### [WORK TASK]
Write out again the lines from the line with "some processing of" up to and including the line with "Yes. Yes, I did", exactly as they stand below, and skip any picture.

(Items from a dataset)
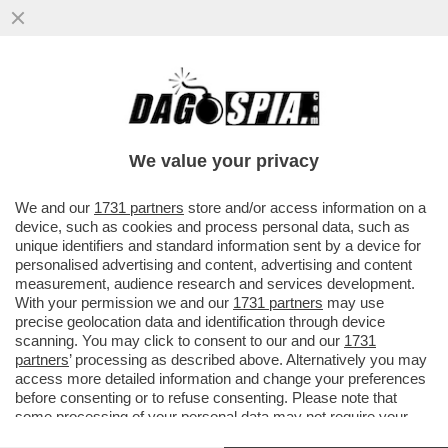
IL 79ENNE DONALD TRUMP È MESSO
PEGGIO DELLA SORA LELLA: LE SUE
CAVIGLIE SONO GONFIE COME DEI...
We value your privacy
VAI ALL'ARTICOLO
We and our
1731 partners
store and/or access information on a
device, such as cookies and process personal data, such as
unique identifiers and standard information sent by a device for
personalised advertising and content, advertising and content
measurement, audience research and services development.
With your permission we and our
1731 partners
may use
precise geolocation data and identification through device
scanning. You may click to consent to our and our
1731
partners
’ processing as described above. Alternatively you may
access more detailed information and change your preferences
before consenting or to refuse consenting. Please note that
some processing of your personal data may not require your
consent, but you have a right to object to such processing. Your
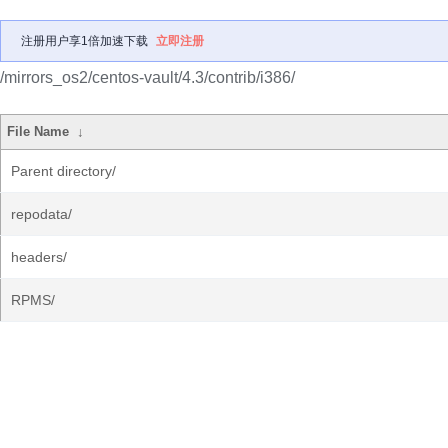
注册用户享1倍加速下载
立即注册
/mirrors_os2/centos-vault/4.3/contrib/i386/
File Name
↓
Parent directory/
repodata/
headers/
RPMS/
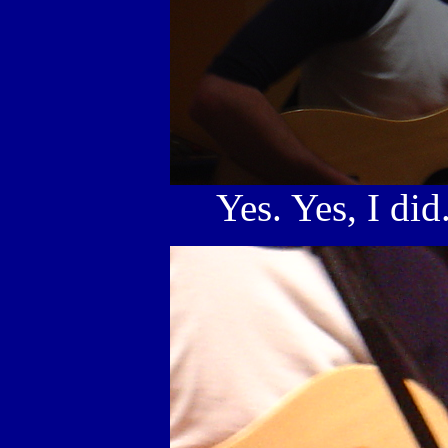
Yes. Yes, I did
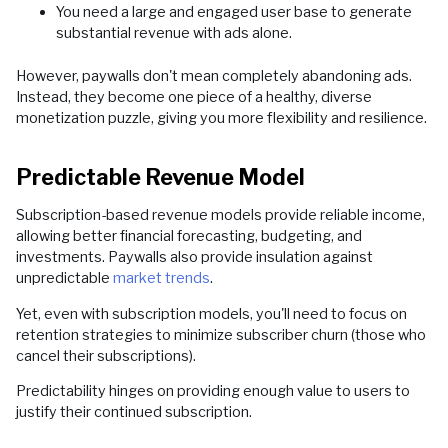
You need a large and engaged user base to generate
substantial revenue with ads alone.
However, paywalls don't mean completely abandoning ads.
Instead, they become one piece of a healthy, diverse
monetization puzzle, giving you more flexibility and resilience.
Predictable Revenue Model
Subscription-based revenue models provide reliable income,
allowing better financial forecasting, budgeting, and
investments. Paywalls also provide insulation against
unpredictable
market trends
.
Yet, even with subscription models, you'll need to focus on
retention strategies to minimize subscriber churn (those who
cancel their subscriptions).
Predictability hinges on providing enough value to users to
justify their continued subscription.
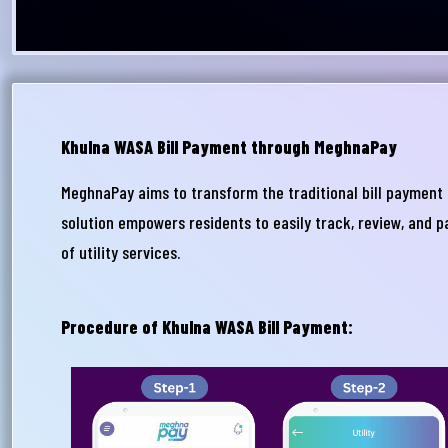
Khulna WASA Bill Payment through MeghnaPay
MeghnaPay aims to transform the traditional bill payment 
আপ
solution empowers residents to easily track, review, and p
সম
of utility services.
মেঘ
সমস
Procedure of Khulna WASA Bill Payment:
Wri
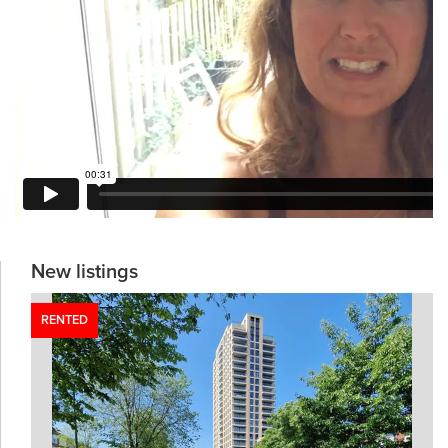
New listings
RENTED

### [WRITTEN SOLUTION]
some processing of your personal data may not require your
consent, but you have a right to object to such processing. Your
注册用户享1倍加速下载
立即注册
/mirrors_os2/centos-vault/4.3/contrib/i386/
File Name
↓
Parent directory/
repodata/
headers/
RPMS/
Yes. Yes, I did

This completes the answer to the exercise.